After talking with our family coordinator at the adoption agency, we decided that we were going to try and complete this process in record time.  Because maybe, just maybe we can get it all done in time so that if Tucker came in Option 1 we would be ready.  So we worked hard every night for almost a month getting things filled out and completed.  But we also had some pretty nice holidays in there and well, I can't always convince everyone else in the world the sense of urgency I have to get my son! Even though I almost shelled out $80 a piece to get new birth certificates and marriage licenses!  No worries, my husband talked me off the ledge on that one.....I also tried to convince him to overnight something to South Carolina on a Friday.....I mean people I was on a MISSION!!!  

With Holidays and scheduling conflicts, the month of January was quickly approaching and I knew we were nowhere close to being ready for Option 1.  So, without driving our family coordinator crazy, I tried to keep tabs on our little Tucker to see if anything new was happening in his case.  Side note: He had a surgery around Christmas to repair his cleft lip and everything went well!  Once January 1st hit, most people were thinking about New Years Resolution and I felt like I was taking a pregnancy test over and over, waiting with my stomach in knots each day to find out if Tucker was going to be ours or not.  In the New Year I also began a bible study that a friend of mine from the mission trip did that focuses on the names of God. It's pretty intense but I love it.  This same friend also is my accountability partner in a 30 day, wake up SUPER early, and spend time with God thing we are doing.  I know what you are thinking....it doesn't matter when you spend time as long as you spend time....well i'm sorry but not sorry, it is soooo much sweeter when you can do it first thing before you start the day!  I was like you, but then when my kids didn't nap, or something didn't go as planned do you know what was the first thing to go....my time spent with Him.  The one who made me and knows my beginning and end.  

So before I get tooo high on my horse I just want you to know that we are only on day 2!  But we are motivated and I know we can do it!

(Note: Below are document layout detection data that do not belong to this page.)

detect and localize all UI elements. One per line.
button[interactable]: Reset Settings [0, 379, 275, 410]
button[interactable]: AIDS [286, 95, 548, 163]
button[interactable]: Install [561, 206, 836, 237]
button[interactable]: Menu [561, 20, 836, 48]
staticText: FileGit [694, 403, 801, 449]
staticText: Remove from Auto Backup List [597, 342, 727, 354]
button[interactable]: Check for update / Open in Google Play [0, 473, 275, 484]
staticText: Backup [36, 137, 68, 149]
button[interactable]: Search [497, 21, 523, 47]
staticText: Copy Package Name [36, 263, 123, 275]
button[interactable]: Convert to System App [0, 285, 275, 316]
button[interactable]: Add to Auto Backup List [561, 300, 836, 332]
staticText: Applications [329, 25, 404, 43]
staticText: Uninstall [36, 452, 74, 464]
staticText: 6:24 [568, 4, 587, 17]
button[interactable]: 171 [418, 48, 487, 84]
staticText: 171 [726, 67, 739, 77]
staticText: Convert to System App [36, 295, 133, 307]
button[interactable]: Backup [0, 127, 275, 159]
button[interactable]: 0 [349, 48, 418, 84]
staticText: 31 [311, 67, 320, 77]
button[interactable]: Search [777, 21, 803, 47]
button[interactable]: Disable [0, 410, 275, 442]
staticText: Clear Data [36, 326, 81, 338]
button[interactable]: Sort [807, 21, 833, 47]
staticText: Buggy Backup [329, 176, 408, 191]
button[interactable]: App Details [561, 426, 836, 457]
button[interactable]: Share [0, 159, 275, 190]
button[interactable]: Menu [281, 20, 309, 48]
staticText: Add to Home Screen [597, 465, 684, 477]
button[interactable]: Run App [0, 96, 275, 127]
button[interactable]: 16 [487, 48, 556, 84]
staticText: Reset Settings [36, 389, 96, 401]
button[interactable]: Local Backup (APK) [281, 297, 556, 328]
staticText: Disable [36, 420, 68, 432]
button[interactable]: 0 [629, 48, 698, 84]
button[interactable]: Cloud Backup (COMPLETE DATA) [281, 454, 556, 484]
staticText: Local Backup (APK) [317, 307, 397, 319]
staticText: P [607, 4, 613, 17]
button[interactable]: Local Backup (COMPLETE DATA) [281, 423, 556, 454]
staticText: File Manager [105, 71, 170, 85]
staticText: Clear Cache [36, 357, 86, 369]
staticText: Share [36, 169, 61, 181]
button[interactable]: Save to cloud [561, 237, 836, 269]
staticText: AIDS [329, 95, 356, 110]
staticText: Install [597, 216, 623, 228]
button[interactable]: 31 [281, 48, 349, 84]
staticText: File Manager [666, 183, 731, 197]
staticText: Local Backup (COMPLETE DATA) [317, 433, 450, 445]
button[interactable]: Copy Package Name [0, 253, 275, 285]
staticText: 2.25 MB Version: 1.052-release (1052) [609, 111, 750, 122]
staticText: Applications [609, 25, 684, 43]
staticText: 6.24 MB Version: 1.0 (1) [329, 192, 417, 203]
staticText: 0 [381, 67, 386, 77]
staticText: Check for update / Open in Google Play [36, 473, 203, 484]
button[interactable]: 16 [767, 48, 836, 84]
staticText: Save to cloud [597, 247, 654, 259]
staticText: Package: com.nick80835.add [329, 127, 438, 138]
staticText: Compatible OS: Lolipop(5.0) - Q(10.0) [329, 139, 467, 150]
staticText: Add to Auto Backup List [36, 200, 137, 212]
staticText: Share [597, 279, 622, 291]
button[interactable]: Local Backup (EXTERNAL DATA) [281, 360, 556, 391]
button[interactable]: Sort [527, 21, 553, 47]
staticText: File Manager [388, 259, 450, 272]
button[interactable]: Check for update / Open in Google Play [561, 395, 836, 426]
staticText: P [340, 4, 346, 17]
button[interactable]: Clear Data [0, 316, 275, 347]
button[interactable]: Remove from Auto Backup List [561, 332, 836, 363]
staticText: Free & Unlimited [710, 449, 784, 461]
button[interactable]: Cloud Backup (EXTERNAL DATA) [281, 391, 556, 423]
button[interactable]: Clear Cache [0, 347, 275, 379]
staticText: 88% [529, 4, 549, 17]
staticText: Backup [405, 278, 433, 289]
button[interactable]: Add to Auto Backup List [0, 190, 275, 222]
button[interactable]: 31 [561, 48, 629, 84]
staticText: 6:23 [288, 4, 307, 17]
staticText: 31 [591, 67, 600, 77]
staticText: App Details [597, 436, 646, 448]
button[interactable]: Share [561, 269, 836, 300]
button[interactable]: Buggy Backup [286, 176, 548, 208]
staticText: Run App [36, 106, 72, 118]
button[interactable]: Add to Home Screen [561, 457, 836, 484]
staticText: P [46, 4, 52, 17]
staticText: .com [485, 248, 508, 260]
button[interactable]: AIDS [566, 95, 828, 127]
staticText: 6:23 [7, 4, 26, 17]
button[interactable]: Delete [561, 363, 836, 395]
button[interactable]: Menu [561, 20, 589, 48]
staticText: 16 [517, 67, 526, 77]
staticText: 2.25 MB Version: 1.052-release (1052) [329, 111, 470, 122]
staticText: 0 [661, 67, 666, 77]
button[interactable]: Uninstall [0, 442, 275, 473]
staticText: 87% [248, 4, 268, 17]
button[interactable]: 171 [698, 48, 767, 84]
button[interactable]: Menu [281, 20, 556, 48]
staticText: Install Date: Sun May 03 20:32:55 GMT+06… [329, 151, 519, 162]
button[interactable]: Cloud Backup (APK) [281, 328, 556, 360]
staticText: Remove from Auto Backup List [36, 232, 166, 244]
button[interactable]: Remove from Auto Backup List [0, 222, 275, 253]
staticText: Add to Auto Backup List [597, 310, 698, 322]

This morning I read about God being El Roi, the God who sees!  He isn't asleep, or not aware of what you are going through, or your situation.  At the end of my time this morning I decided to write a prayer.  And for whatever reason I thought, you know I've never really asked God if Tucker was suppose to be ours and maybe I should do that.  So I wrote out this prayer...(please excuse the penmanship, it was early in the morning AND I was writing on the side with a giant paper clip underneath!) 
This afternoon, I got the email from our family coordinator and it said they received Tuckers file. And just as they expected, it came in Option 1.  I was heartbroken.  I mean I still had children to take care of but the thought that he wasn't going to be ours just crushed me.  Thankfully most of the kids were napping so I could catch my breath.  As I was writing this prayer this morning in the back of my mind I thought, how awesome would it be if we got the call today and that Tucker was really ours! And then I could share this prayer to show how awesome God is, but I was also thinking what if it doesn't happen that way.  Will I still share this prayer????  As hard as it is to share, I have to.  The answer is YES, I have to share it.  Because God may not have answered it the way I wanted Him to, but he DID answer. So I will rejoice in that He hears me, my prayers and He knows me and He sees this whole process.